I'm still walking around in heartbroken longing for my old city and for many parts of the life I once lived there, but it occurs to me more and more that walking around in heartbroken longing has been a constant in my life at least since adolescence. And the truth is that August, far from being a month worthy of commemoration, has traditionally been for me a month of awful loss and absurd failure. This brings me back to my old dilemma: does God want us to be happy? Or does he perhaps ask those of us who are inclined to grief to suffer it for Him, offering that suffering up for others in the expectant hope that He, in the strange efficacy of His economy of mercy, will use it for their healing and their joy? I know, in spite of all the self-esteem propaganda and New Age relativism I absorbed that told me I was essentially a good person, that I am not in fact a person who deserves joy, and the individuals for whom I most often consciously choose to offer my grief are probably not either. But I think some people need joy in order to live and heal, and I pray that God will give it to them, because He loves them so much.

As anyone who's read this blog for a time knows, I'm a pretty egregious sinner who's made some irrevocably bad decisions that have had dire consequences on the lives of others, as well as on my own. Every day upon waking, the prayer comes to my mind that God might use me for good. But how might He do this? Can the leopard change its spots? I am still that person, that egregious sinner, that, for want of a better word, raging diva. But somehow, since the moment of metanoia that changed my heart in 2002, I'm also a different person. I want to trust that God will find a way to use the raging diva that He saw fit to reform for the purpose of demonstrating His unfathomable mercy to other egregious-sinner chicks like myself. Hopefully He'll make His ways somewhat clearer to me as I walk around, hearbroken with longing in August in Appalachia.
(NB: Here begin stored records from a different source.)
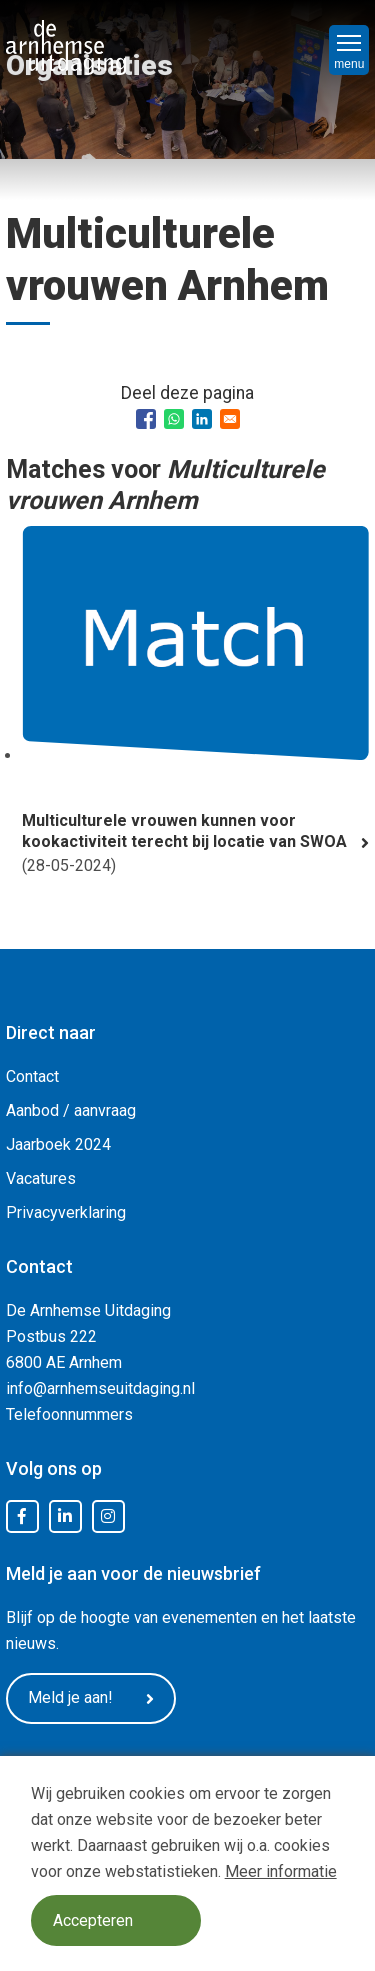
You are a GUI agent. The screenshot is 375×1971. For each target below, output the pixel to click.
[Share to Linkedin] (202, 419)
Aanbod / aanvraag (71, 1110)
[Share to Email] (230, 419)
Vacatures (41, 1178)
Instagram (108, 1517)
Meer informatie (281, 1871)
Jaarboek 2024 (58, 1144)
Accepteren (93, 1920)
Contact (32, 1076)
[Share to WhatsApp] (174, 419)
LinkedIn (65, 1517)
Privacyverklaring (66, 1212)
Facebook (22, 1517)
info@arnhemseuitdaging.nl (100, 1388)
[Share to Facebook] (146, 419)
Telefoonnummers (69, 1414)
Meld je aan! (91, 1698)
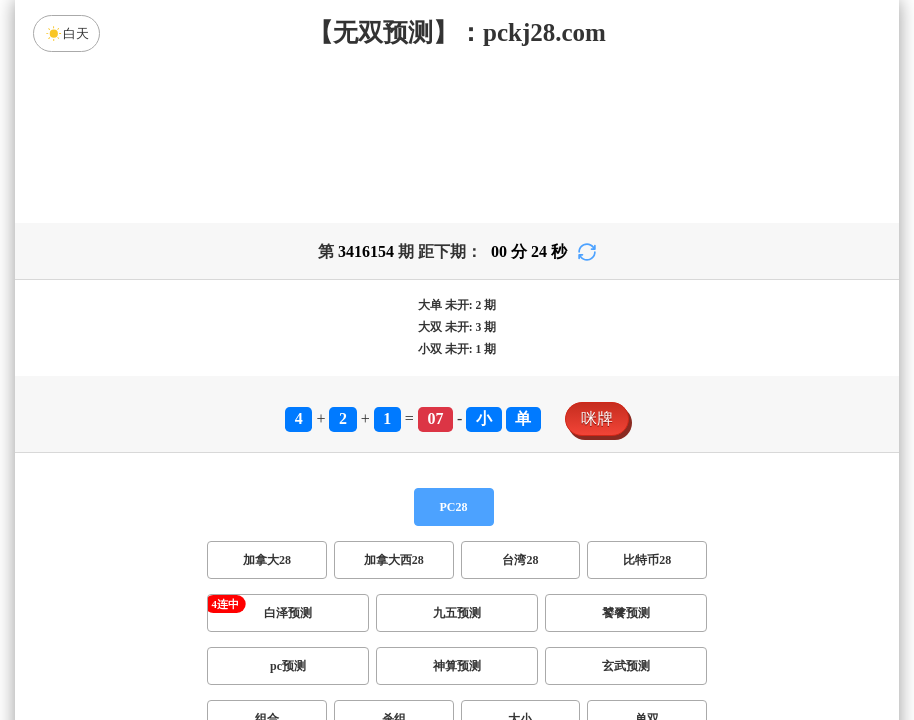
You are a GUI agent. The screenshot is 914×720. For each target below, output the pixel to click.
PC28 (454, 507)
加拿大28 (267, 560)
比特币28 (647, 560)
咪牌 (597, 418)
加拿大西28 (394, 560)
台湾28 (520, 560)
Above: "Dining Room Overlooking the Garden" by Pierre Bonnard, an image that has always looked like August to me.

2 comments:

Unknown said...

I offer you my prayers. I know how unjoyful the time around an abortion anniversary date can be. This year mine fell on Mother's day!
Our joy can only can come from and in Christ himself. The world's is fleeting at best. But you know all this already~ so I'll just say God Bless and keep you in my prayers.

Pentimento said...

Thank you, Karinann. You are in mine, too.